+++ AVAILABLE DATA

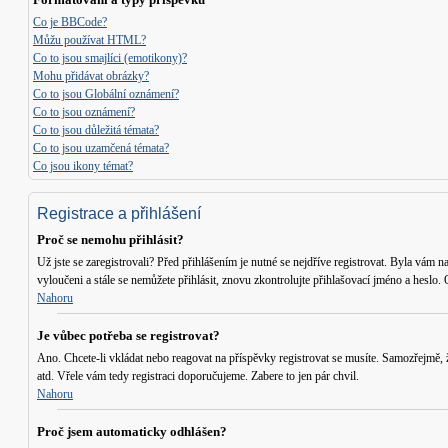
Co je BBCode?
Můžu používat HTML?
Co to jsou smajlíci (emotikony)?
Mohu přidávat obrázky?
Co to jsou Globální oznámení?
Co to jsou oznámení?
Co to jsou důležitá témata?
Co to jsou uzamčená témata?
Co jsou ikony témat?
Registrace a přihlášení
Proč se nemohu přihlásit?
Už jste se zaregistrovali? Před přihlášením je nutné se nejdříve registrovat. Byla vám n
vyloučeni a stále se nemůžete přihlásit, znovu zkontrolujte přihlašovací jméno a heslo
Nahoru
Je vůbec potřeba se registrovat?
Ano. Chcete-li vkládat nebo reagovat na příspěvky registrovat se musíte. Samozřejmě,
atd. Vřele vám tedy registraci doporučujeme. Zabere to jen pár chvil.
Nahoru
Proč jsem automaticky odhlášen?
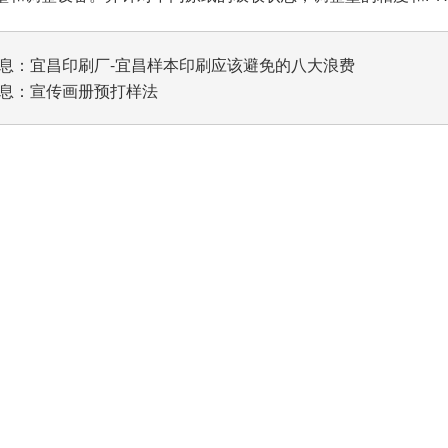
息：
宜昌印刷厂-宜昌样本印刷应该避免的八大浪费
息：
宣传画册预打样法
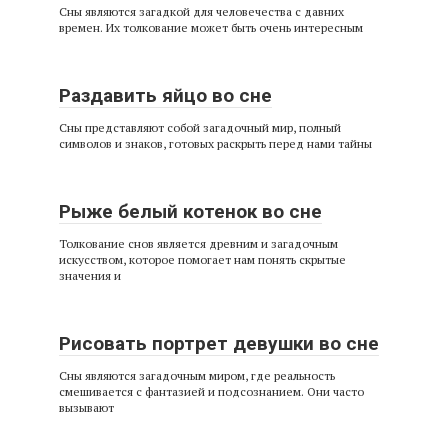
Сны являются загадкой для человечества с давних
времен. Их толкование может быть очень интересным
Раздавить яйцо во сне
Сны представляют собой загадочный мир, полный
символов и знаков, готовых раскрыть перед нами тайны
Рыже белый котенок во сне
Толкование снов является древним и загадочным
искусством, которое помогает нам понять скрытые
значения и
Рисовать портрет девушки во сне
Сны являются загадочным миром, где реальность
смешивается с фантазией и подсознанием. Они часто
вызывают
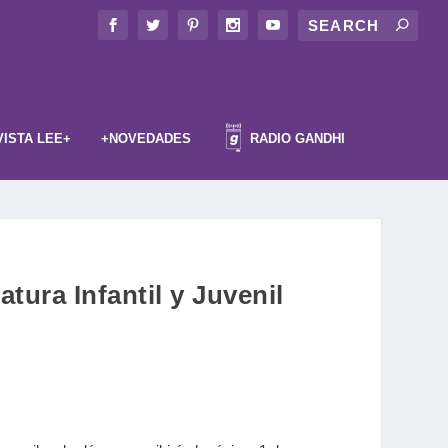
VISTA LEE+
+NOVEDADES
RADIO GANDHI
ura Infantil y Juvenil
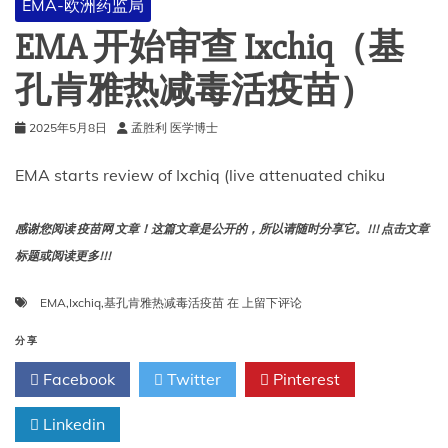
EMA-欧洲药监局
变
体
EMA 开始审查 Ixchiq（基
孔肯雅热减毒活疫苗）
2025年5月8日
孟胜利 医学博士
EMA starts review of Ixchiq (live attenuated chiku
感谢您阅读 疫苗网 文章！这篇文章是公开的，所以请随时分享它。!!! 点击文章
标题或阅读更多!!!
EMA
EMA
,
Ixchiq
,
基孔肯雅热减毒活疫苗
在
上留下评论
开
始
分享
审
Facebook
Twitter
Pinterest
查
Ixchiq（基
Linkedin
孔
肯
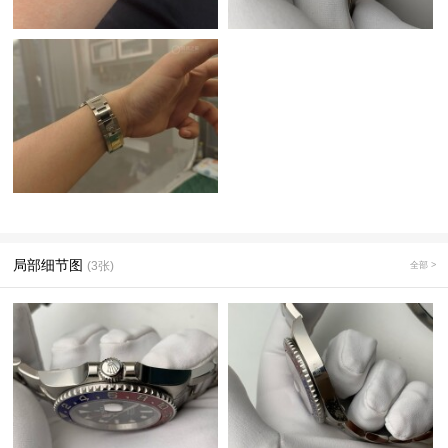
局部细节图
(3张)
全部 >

++++++

Please give a word-for-word transcript of the lines from the one holding "Сны представляют собой загадочный мир, полный" through the final line of the entries, both ends kept, with no pictures.

Сны представляют собой загадочный мир, полный
символов и знаков, готовых раскрыть перед нами тайны
Рыже белый котенок во сне
Толкование снов является древним и загадочным
искусством, которое помогает нам понять скрытые
значения и
Рисовать портрет девушки во сне
Сны являются загадочным миром, где реальность
смешивается с фантазией и подсознанием. Они часто
вызывают
VISTA LEE+
+NOVEDADES
RADIO GANDHI
ura Infantil y Juvenil
EMA-欧洲药监局
变
体
EMA 开始审查 Ixchiq（基
孔肯雅热减毒活疫苗）
2025年5月8日
孟胜利 医学博士
EMA starts review of Ixchiq (live attenuated chiku
感谢您阅读 疫苗网 文章！这篇文章是公开的，所以请随时分享它。!!! 点击文章
标题或阅读更多!!!
EMA
EMA
,
Ixchiq
,
基孔肯雅热减毒活疫苗
在
上留下评论
开
始
分享
审
Facebook
Twitter
Pinterest
查
Ixchiq（基
Linkedin
孔
肯
局部细节图
(3张)
全部 >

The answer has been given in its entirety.